– RUGBYHEARTLAND.CO.NZ SPECIAL REPORT –
It has long been accepted that the West Coast and Buller unions have each provided the All Blacks with seven players, from Harry Butland to Bill Mumm (1949). However, newspaper clippings from the period of Harry Atkinson’s selection in 1913 establish the true count should be West Coast eight, Buller six.
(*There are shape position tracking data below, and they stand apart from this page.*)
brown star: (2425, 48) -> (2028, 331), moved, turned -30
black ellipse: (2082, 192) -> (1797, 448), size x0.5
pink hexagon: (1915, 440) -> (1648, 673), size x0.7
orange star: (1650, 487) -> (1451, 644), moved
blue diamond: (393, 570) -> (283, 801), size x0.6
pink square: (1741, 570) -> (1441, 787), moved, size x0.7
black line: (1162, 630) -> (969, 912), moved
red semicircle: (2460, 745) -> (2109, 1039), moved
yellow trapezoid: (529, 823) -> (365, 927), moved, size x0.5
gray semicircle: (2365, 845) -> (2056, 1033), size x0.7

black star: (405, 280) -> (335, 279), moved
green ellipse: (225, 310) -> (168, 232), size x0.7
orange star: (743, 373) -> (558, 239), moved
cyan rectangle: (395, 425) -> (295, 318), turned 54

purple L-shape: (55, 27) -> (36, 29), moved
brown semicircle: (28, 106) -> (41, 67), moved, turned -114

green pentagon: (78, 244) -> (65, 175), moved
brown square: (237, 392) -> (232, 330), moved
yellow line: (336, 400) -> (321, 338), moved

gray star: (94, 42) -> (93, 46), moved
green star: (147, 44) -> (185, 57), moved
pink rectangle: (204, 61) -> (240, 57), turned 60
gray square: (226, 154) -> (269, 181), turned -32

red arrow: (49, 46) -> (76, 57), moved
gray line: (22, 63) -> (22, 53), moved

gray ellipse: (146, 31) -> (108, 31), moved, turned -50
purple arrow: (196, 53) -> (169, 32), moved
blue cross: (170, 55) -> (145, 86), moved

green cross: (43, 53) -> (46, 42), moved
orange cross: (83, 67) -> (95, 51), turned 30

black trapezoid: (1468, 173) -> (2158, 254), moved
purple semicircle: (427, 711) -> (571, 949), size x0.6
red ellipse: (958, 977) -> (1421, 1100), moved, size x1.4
The player in question here is Reefton miner Samuel Percival (“Sammy”) Blight – pictured left , who, as “Sam Bligh”, was a hooker in the 2-3-2 scrum of the All Black team which toured Australia in 1910. In NZRFU histories, he has always been listed as a Buller player, and as Sam Bligh, not Blight. Blight, while with the Westport club, did indeed play for Buller in 1907 and 1908 (as well as for West Coast-Buller under Jack Corbett’s captaincy against the Anglo-Welsh in Greymouth), and again from 1911-13. But in 1909 he played for the Greymouth club and represented the West Coast. That was the season he played for the South Island.
At the time of Atkinson’s selection, the West Coast Rugby Union declared Atkinson was its fourth All Black, and included Blight as one of its previous All Blacks. It said Blight had been selected to tour Australia in 1910 from the West Coast.
Blight was born at Blacks Point, just two miles outside Reefton. The question here is not one of whether Reefton, at the time of Blight’s All Black selection, was affiliated the West Coast or Buller unions, as Blight did not play for Reefton. What’s more, the WCRU had established an Inangahua sub-union in 1907 and it remained affiliated to the WCRU until 1932. The Encyclopedia of New Zealand Rugby does not list Blight as representing either union in 1910.
Here, however, is conclusive evidence Blight was a West Coast player in 1910. He had been nominated by the WCRU for the All Black team in early May 1910 and this Grey River Argus paragraph from May 24, 1910, just days before the All Blacks embarked for Australia, shows, Blight was captain of the newly-formed Blackball-Roa club (of which Matthews was secretary. Its rugby union club was affiliated to the WCRU on April 19, 1910.)
On May 30 and 31, the Grey River Argus further reported:
And on June 7:
So for 105 years, New Zealand rugby history has had it wrong!
Sammy Blight was a Coaster when he represented his country in 1910.
But don’t worry, even more recent rugby histories can get these things wrong. Both NZ and Australian rugby histories to this day insist Malcolm van Gelder was from South Australia when he toured New Zealand with the 1958 Wallabies. He was, in fact, playing for the Eastern Suburbs club in Canberra in the ACT at the time, and was never linked with a South Australian club.
Sammy Blight switched to rugby league when Blackball made the move in 1915, and he still played for Blackball until 1921. He died in Christchurch on March 25, 1955, aged 68.
The New Zealand Rugby Museum’s website explains the name change: “Family members have since advised that Bligh’s correct name was Percival Blight but he played under the name Samuel Bligh as he did not want his strongly temperance family, who disapproved of the game, to know he was playing rugby.”
Since this research has come to light, both the NZRU and Wikipedia have amended their profiles on Sam Bligh and he’s now correctly listed as being a West Coast player when selected for the All Blacks.